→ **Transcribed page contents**
· · · ·

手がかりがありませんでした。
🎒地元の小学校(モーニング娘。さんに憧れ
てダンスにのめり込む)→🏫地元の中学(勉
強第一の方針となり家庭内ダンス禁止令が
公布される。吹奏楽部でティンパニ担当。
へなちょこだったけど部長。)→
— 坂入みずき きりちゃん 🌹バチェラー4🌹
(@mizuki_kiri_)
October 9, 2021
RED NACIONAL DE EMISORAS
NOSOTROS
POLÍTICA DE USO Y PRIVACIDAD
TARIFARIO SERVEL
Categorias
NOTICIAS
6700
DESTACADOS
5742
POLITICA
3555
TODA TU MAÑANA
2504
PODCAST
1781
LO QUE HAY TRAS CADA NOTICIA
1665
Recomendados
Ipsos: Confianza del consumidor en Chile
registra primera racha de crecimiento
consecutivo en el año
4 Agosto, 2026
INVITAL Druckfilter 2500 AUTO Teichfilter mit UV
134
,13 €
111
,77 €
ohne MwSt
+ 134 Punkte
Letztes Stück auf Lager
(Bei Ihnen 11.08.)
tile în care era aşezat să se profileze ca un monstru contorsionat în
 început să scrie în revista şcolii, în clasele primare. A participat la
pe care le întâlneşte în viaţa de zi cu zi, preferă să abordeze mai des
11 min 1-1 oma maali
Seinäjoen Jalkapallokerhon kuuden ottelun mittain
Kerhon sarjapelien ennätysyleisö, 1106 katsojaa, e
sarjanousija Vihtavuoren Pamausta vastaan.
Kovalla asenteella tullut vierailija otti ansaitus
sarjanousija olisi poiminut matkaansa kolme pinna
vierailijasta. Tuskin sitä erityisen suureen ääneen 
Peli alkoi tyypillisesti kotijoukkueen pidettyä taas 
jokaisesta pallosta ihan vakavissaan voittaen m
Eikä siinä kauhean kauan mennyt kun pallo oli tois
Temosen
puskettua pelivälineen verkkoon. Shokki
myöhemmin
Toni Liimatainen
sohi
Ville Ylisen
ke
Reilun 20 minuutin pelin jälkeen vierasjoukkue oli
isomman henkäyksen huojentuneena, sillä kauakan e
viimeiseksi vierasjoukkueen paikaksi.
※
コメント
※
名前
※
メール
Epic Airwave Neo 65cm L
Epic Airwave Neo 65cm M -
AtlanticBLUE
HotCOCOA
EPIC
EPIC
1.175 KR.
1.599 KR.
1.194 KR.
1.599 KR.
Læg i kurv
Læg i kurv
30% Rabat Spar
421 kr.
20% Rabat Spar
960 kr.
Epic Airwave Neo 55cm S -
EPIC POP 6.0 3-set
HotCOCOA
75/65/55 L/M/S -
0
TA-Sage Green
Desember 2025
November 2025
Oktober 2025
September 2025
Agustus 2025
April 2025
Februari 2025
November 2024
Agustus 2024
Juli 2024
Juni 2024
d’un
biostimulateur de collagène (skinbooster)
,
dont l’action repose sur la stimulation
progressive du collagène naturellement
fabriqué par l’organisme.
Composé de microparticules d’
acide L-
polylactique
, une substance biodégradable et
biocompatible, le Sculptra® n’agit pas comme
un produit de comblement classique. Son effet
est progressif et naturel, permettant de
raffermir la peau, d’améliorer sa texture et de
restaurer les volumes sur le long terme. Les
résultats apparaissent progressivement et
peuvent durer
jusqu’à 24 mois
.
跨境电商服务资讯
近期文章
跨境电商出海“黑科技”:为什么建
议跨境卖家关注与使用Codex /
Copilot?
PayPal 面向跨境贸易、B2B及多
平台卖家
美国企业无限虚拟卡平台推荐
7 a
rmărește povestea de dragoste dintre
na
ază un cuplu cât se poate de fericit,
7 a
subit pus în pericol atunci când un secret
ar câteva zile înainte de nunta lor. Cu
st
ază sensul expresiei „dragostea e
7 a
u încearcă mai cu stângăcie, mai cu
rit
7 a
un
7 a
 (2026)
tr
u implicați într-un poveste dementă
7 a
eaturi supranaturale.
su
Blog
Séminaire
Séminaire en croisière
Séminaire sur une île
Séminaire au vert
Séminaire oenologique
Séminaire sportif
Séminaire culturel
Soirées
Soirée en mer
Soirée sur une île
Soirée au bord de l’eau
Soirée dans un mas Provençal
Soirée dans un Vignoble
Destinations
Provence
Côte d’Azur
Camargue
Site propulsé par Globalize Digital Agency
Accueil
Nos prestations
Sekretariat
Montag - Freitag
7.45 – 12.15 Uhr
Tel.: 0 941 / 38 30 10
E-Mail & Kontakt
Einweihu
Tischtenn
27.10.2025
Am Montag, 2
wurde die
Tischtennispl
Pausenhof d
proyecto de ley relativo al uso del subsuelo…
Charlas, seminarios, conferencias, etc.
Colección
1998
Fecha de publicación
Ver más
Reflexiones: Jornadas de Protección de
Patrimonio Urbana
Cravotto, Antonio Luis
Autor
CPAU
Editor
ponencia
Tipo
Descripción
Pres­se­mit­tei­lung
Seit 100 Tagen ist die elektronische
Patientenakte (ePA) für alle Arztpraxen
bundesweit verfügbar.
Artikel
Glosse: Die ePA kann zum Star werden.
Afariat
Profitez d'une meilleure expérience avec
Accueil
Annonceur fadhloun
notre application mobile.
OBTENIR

· · · ·

→ **Your objective**
Your task is to repeat the data exactly; please include every line.

→ **Answer space**
手がかりがありませんでした。
🎒地元の小学校(モーニング娘。さんに憧れ
てダンスにのめり込む)→🏫地元の中学(勉
強第一の方針となり家庭内ダンス禁止令が
公布される。吹奏楽部でティンパニ担当。
へなちょこだったけど部長。)→
— 坂入みずき きりちゃん 🌹バチェラー4🌹
(@mizuki_kiri_)
October 9, 2021
RED NACIONAL DE EMISORAS
NOSOTROS
POLÍTICA DE USO Y PRIVACIDAD
TARIFARIO SERVEL
Categorias
NOTICIAS
6700
DESTACADOS
5742
POLITICA
3555
TODA TU MAÑANA
2504
PODCAST
1781
LO QUE HAY TRAS CADA NOTICIA
1665
Recomendados
Ipsos: Confianza del consumidor en Chile
registra primera racha de crecimiento
consecutivo en el año
4 Agosto, 2026
INVITAL Druckfilter 2500 AUTO Teichfilter mit UV
134
,13 €
111
,77 €
ohne MwSt
+ 134 Punkte
Letztes Stück auf Lager
(Bei Ihnen 11.08.)
tile în care era aşezat să se profileze ca un monstru contorsionat în
 început să scrie în revista şcolii, în clasele primare. A participat la
pe care le întâlneşte în viaţa de zi cu zi, preferă să abordeze mai des
11 min 1-1 oma maali
Seinäjoen Jalkapallokerhon kuuden ottelun mittain
Kerhon sarjapelien ennätysyleisö, 1106 katsojaa, e
sarjanousija Vihtavuoren Pamausta vastaan.
Kovalla asenteella tullut vierailija otti ansaitus
sarjanousija olisi poiminut matkaansa kolme pinna
vierailijasta. Tuskin sitä erityisen suureen ääneen 
Peli alkoi tyypillisesti kotijoukkueen pidettyä taas 
jokaisesta pallosta ihan vakavissaan voittaen m
Eikä siinä kauhean kauan mennyt kun pallo oli tois
Temosen
puskettua pelivälineen verkkoon. Shokki
myöhemmin
Toni Liimatainen
sohi
Ville Ylisen
ke
Reilun 20 minuutin pelin jälkeen vierasjoukkue oli
isomman henkäyksen huojentuneena, sillä kauakan e
viimeiseksi vierasjoukkueen paikaksi.
※
コメント
※
名前
※
メール
Epic Airwave Neo 65cm L
Epic Airwave Neo 65cm M -
AtlanticBLUE
HotCOCOA
EPIC
EPIC
1.175 KR.
1.599 KR.
1.194 KR.
1.599 KR.
Læg i kurv
Læg i kurv
30% Rabat Spar
421 kr.
20% Rabat Spar
960 kr.
Epic Airwave Neo 55cm S -
EPIC POP 6.0 3-set
HotCOCOA
75/65/55 L/M/S -
0
TA-Sage Green
Desember 2025
November 2025
Oktober 2025
September 2025
Agustus 2025
April 2025
Februari 2025
November 2024
Agustus 2024
Juli 2024
Juni 2024
d’un
biostimulateur de collagène (skinbooster)
,
dont l’action repose sur la stimulation
progressive du collagène naturellement
fabriqué par l’organisme.
Composé de microparticules d’
acide L-
polylactique
, une substance biodégradable et
biocompatible, le Sculptra® n’agit pas comme
un produit de comblement classique. Son effet
est progressif et naturel, permettant de
raffermir la peau, d’améliorer sa texture et de
restaurer les volumes sur le long terme. Les
résultats apparaissent progressivement et
peuvent durer
jusqu’à 24 mois
.
跨境电商服务资讯
近期文章
跨境电商出海“黑科技”:为什么建
议跨境卖家关注与使用Codex /
Copilot?
PayPal 面向跨境贸易、B2B及多
平台卖家
美国企业无限虚拟卡平台推荐
7 a
rmărește povestea de dragoste dintre
na
ază un cuplu cât se poate de fericit,
7 a
subit pus în pericol atunci când un secret
ar câteva zile înainte de nunta lor. Cu
st
ază sensul expresiei „dragostea e
7 a
u încearcă mai cu stângăcie, mai cu
rit
7 a
un
7 a
 (2026)
tr
u implicați într-un poveste dementă
7 a
eaturi supranaturale.
su
Blog
Séminaire
Séminaire en croisière
Séminaire sur une île
Séminaire au vert
Séminaire oenologique
Séminaire sportif
Séminaire culturel
Soirées
Soirée en mer
Soirée sur une île
Soirée au bord de l’eau
Soirée dans un mas Provençal
Soirée dans un Vignoble
Destinations
Provence
Côte d’Azur
Camargue
Site propulsé par Globalize Digital Agency
Accueil
Nos prestations
Sekretariat
Montag - Freitag
7.45 – 12.15 Uhr
Tel.: 0 941 / 38 30 10
E-Mail & Kontakt
Einweihu
Tischtenn
27.10.2025
Am Montag, 2
wurde die
Tischtennispl
Pausenhof d
proyecto de ley relativo al uso del subsuelo…
Charlas, seminarios, conferencias, etc.
Colección
1998
Fecha de publicación
Ver más
Reflexiones: Jornadas de Protección de
Patrimonio Urbana
Cravotto, Antonio Luis
Autor
CPAU
Editor
ponencia
Tipo
Descripción
Pres­se­mit­tei­lung
Seit 100 Tagen ist die elektronische
Patientenakte (ePA) für alle Arztpraxen
bundesweit verfügbar.
Artikel
Glosse: Die ePA kann zum Star werden.
Afariat
Profitez d'une meilleure expérience avec
Accueil
Annonceur fadhloun
notre application mobile.
OBTENIR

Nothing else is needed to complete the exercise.